Citations de Erika Nomeni (18)
Ça me torture, d’une certaine manière, notamment ma capacité à voir toutes ces structures sociales (race/genre/classe/etc.) et pourtant à continuer à faire de la merde, comme désirer à sens unique et finir par envoyer un texto qui te blesse alors que ça ne te concerne pas. J’ai du mal à sortir de certains schémas. En réalité, je traîne dans un milieu de type alternatif/culturel/hétéro/blanc, je suis une artiste/actrice d’une forme de culture minoritaire. Je suis entourée en permanence de personnes blanches de classe moyenne/moyenne-supérieure/supérieure. Mon entourage ne me ressemble pas et, parfois, ça me pèse. J’ai longtemps essayé et je continue à nouer des connexions avec des personnes venant de dimensions trop différentes, ce qui s’est souvent soldé par des échecs très violents pour moi. (p. 124)

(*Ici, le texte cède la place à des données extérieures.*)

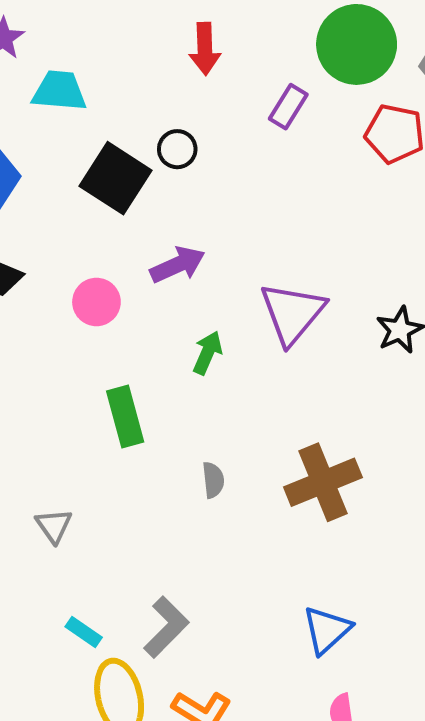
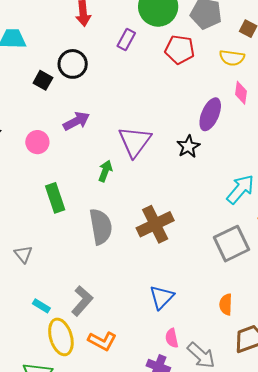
black circle: (177, 149) -> (73, 64), size x1.5
black square: (115, 178) -> (43, 80), size x0.6
green arrow: (207, 353) -> (105, 171), moved
gray semicircle: (213, 480) -> (101, 227), size x2.0

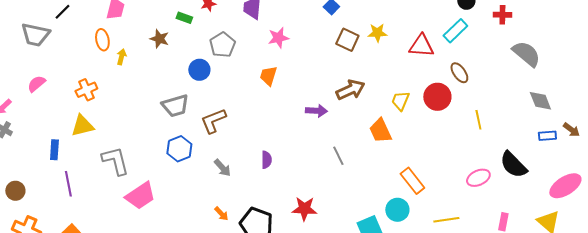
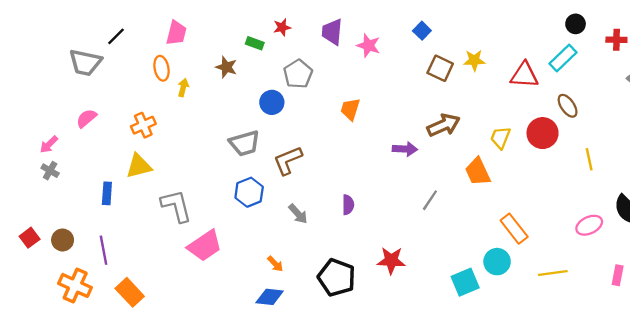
pink star: (278, 38) -> (369, 45), moved, turned 30
gray line: (338, 156) -> (430, 200), turned 60
purple line: (68, 184) -> (104, 250), moved
orange arrow: (221, 214) -> (275, 264), moved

En attendant, j’apprends à m’aimer. A aimer ce corps hors norme qui, malgré tout ce qu’il a enduré, a encore la force d’aimer. Aimé Césaire disait : « L’heure de nous-mêmes a sonné ! » Et, pour moi, l’amour de moi-même a sonné. (p. 145)

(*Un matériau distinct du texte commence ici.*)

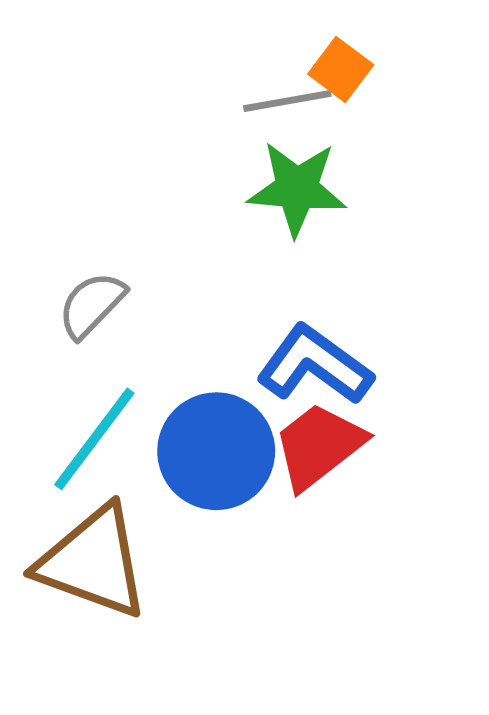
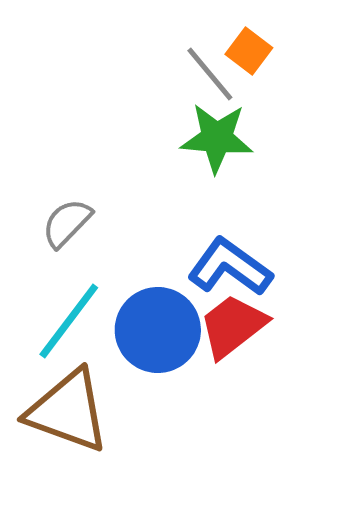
gray line: (287, 101) -> (210, 74), turned 60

Je ne crois pas à la non-violence mais à la légitime défense. Et quand ils sauront qu’on est prêtes à tout pour défendre notre intégrité et ceux et celles qu’on aime, nous aurons la paix. (p. 145)
Pour moi, le bonheur, c’est d’être aimé.e pour qui on est vraiment. Ça peut aller si vite, être si intense et si beau. C’est ce vers quoi je tends : plus de profondeur, plus de compersion. » (p. 144)
Note de l’éditeur : compersion : bonheur qu’on éprouve en étant témoin de la joie de quelqu’un d’autre, en opposition à la jalousie.
Ce que je me demande, c’est qui me voit en tant qu’humaine, qui voit ma vulnérabilité au-delà de mon épaisse carapace de la première rencontre. Qui accepte, qui a envie de cette intimité, de mon désir de vulnérabilité – car s’il y a vulnérabilité, il y aussi une confiance. Je ne peux pas, ne veux pas être toujours aussi forte. Il est vital pour moi d’avoir des ami.es qui me voient au-delà des stéréotypes que la société pose sur moi. Je sais à quel point il est difficile d’en avoir des vrai.es, sur qui on puisse compter mais, surtout, qui nous voient. (p. 143)
(…) pour être une Noire normale, il faut être exceptionnelle. Ce n’est pas une question de compétences, mais de critères. (p. 140)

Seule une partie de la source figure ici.